Village and civil parish in North Yorkshire, England

Skelton-on-Ure or Skelton is a village and civil parish in the district and county of North Yorkshire, England. It is situated 3 km west of Boroughbridge, near the A1(M) motorway. There is one village pub called The Black Lion, a primary school, and one Village Store including a Post Office counter.

Until 1974 it was part of the West Riding of Yorkshire. From 1974 to 2023 it was part of the Borough of Harrogate, it is now administered by the unitary North Yorkshire Council.

The name Skelton derives from the Old English scelftūn meaning 'settlement on a shelf of land'.

The main entrance to Newby Hall Estate is situated at the south end of the village. It was used as a location in Jane Austen's Mansfield Park (2007) broadcast by PBS in its Complete Jane Austen series.

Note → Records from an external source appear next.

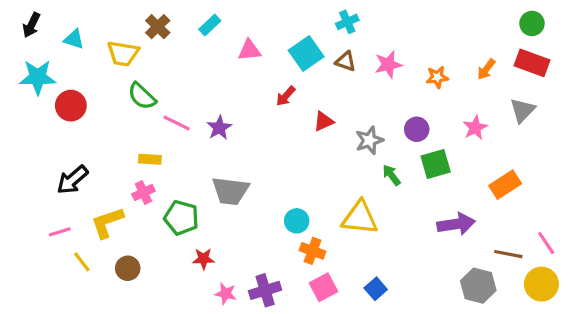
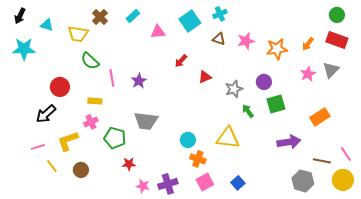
cyan square: (306, 53) -> (190, 21), moved
orange star: (437, 77) -> (277, 49), size x1.5
red circle: (71, 106) -> (60, 87), moved
pink line: (177, 123) -> (112, 78), turned 54
pink star: (475, 128) -> (308, 74), moved

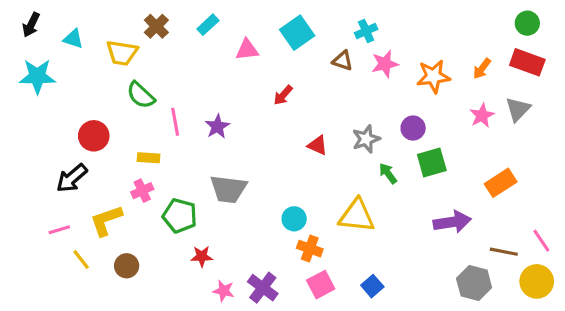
cyan cross: (220, 14) -> (366, 31), moved
red triangle: (205, 77) -> (318, 145), moved, turned 48
purple cross: (168, 184) -> (263, 288), turned -36

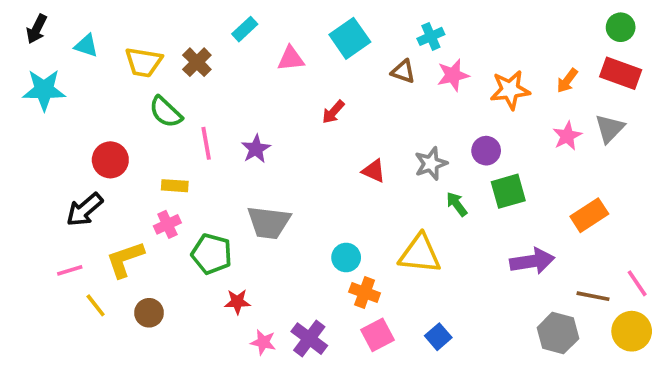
brown cross: (156, 26) -> (197, 62), moved

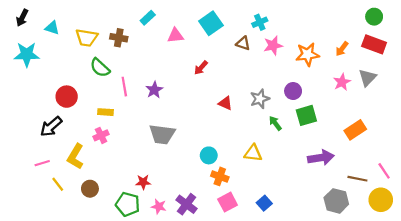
brown cross: (197, 62) -> (119, 38), turned -35
green pentagon: (212, 254) -> (128, 204), moved
yellow triangle: (420, 254) -> (253, 153), size x0.7
yellow L-shape: (125, 259) -> (75, 157), turned -40

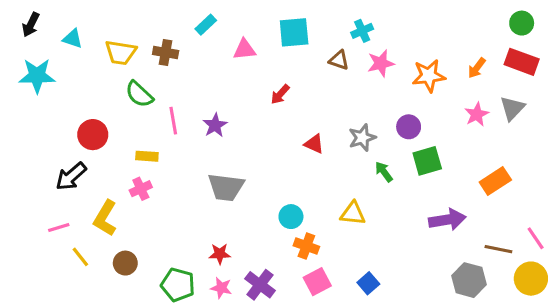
cyan square: (211, 23) -> (294, 32), turned 30
red star: (143, 182) -> (220, 254), moved

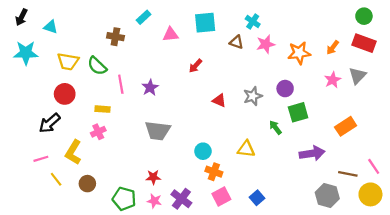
cyan cross: (362, 31) -> (253, 22), turned -32
yellow trapezoid: (121, 52) -> (68, 62), moved
green arrow: (384, 172) -> (275, 127), moved

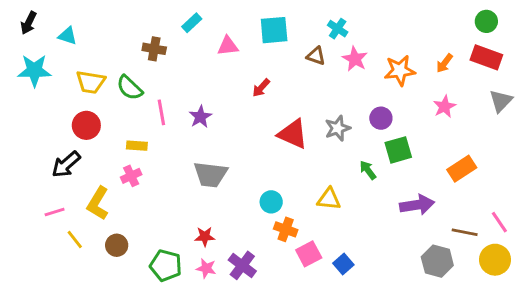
pink star: (266, 44) -> (355, 59), turned -30
gray triangle: (357, 76) -> (501, 101), moved
red triangle: (219, 100) -> (293, 134), size x1.6
pink square: (221, 197) -> (309, 254), moved

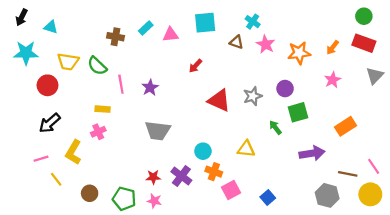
cyan rectangle: (192, 23) -> (146, 28), moved
red circle: (86, 125) -> (47, 85), moved
brown circle: (117, 245) -> (90, 193), moved
blue square: (343, 264) -> (268, 198), moved
purple cross: (242, 265) -> (181, 176), moved

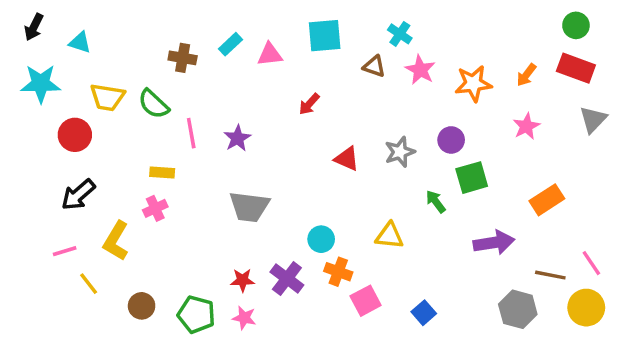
red triangle: (219, 100) -> (347, 159), size x0.7

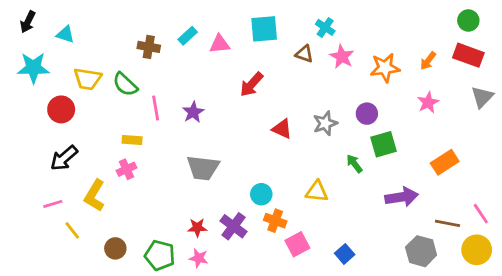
red arrow: (309, 104) -> (252, 84), size x1.4

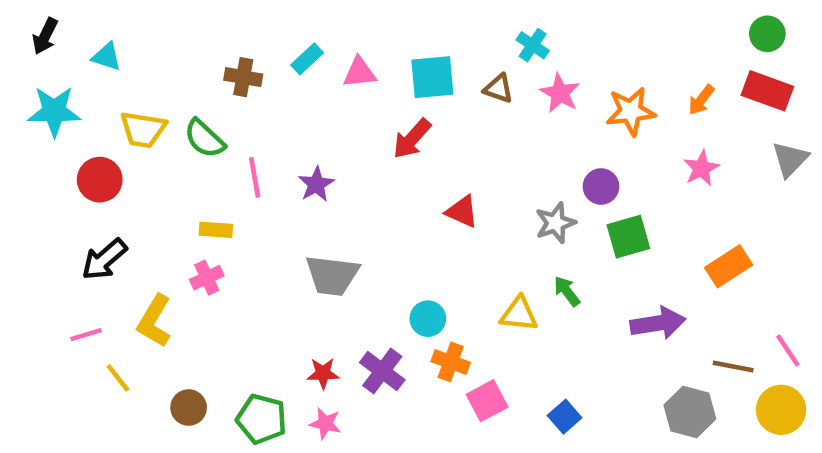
cyan square: (264, 29) -> (432, 77), moved
gray star: (325, 123) -> (555, 223), moved
green arrow: (354, 164) -> (567, 291), moved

North-east of the village is Skelton Windmill, a Georgian windmill that was owned by the Newby Hall estate. Completed in 1822, the grade II listed building was used to grind corn and other cereals and is the best example of such a windmill left in North Yorkshire.

==Notable residents==

- Frederick John Robinson (The Viscount Goderich), Prime Minister of the United Kingdom, 1827–28, was born in Newby Hall
- George Dawson (1821–1889), self-made man and property developer.